Volver a San Vito, primero. Tal vez la llevasen ahí sus pasos si procuraba verme de nuevo. Porque, a despecho de sus negaciones, con todo, encerraba señales de estímulo su actitud, ¿no? Ella vino a sentarse a mi mesa y no me retiró su mano ¿verdad? Yo era bastante escéptico de temperamento, pero dos veces ya me había sonreído la suerte. No habría dos sin tres.
A continuación, frecuentar los lugares a los que acuden con regularidad los pragueses : cafés, teatros, salas de concierto, plazas y jardines. Era tanto como buscar una aguja en un pajar. ¿Por dónde empezar? ¿El puente Carlos, el Teatro Nacional, el café Slavia, Narodni Namesti, las terrazas de los cafés de la Plaza del Ayuntamiento, etc. ?

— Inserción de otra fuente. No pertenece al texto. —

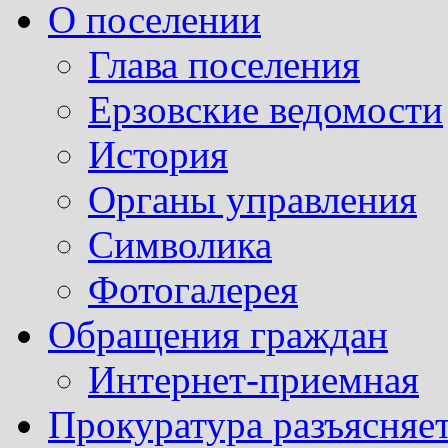
О поселении
Глава поселения
Ерзовские ведомости
История
Органы управления
Символика
Фотогалерея
Обращения граждан
Интернет-приемная
Прокуратура разъясняе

Mi compañero de cuarto, gran conocedor de Praga, desde que empezó nuestra conversación, trató de devolverme a la razón con propósitos que yo me empeñaba en no querer entender, tipo "¡Déjalo! no es una chica para ti" o "Te entusiasmas, te embalas, pero ¿qué sabes de ella?" No había manera. Cuando, por fin, comprendió que había que ayudarme en vez de desalentarme, lo vi, de súbito, saltar de la cama y abalanzarse sobre el ordenador de sobremesa que descansaba en el escritorio de nuestra habitación. El hotel tenía el ADSL. Abrió el buscador y el motor de búsqueda de imágenes. Perdido por perdido ¿por qué no? Tecleó : "Mara". Era increíble : 91700 respuestas. Yo sabía que los nombres femeninos en A tenían un exitazo en todos los sitios calientes, eróticos y pornográficos, pero no pensaba que llegara a tanto. Él afinó un poquitín la búsqueda. Unas cuatrocientas fotos todavía correspondían.

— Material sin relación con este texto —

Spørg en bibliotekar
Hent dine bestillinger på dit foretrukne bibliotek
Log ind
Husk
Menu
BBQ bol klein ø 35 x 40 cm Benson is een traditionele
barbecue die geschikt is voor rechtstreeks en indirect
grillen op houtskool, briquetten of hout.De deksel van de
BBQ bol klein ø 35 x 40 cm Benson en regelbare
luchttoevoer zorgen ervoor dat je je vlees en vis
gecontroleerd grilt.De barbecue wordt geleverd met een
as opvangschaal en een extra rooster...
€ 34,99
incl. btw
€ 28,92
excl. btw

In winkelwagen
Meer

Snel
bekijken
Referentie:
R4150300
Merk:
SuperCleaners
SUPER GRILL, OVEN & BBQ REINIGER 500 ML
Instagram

Con febrilidad, pasé lista de las diez páginas propuestas, lleno de una esperanza matizada de temor. ¿Qué oportunidad podía tener la Mara mía de estar ahí dentro? Los motivos para publicar su foto en Internet son múltiples, a veces involuntarios, a menudo interesados y sus efectos son incalculables, improducentes por lo general, apabullantes en ocasiones. Entre decenas de clisés anónimos y cualesquiera, pude ver una señorial pensión de familia, una jugadora de tenis, una golfeadora así como una afamada mezzosoprano que respondían todas al nombre de Mara.
Pero, ahí, abajo de esta página... Sin duda alguna era ella, desnuda, en aquel sofá rojo, con una rodilla doblada debajo del mentón, como para esconder los senos, lo que revelaba a medias un sexo depilado.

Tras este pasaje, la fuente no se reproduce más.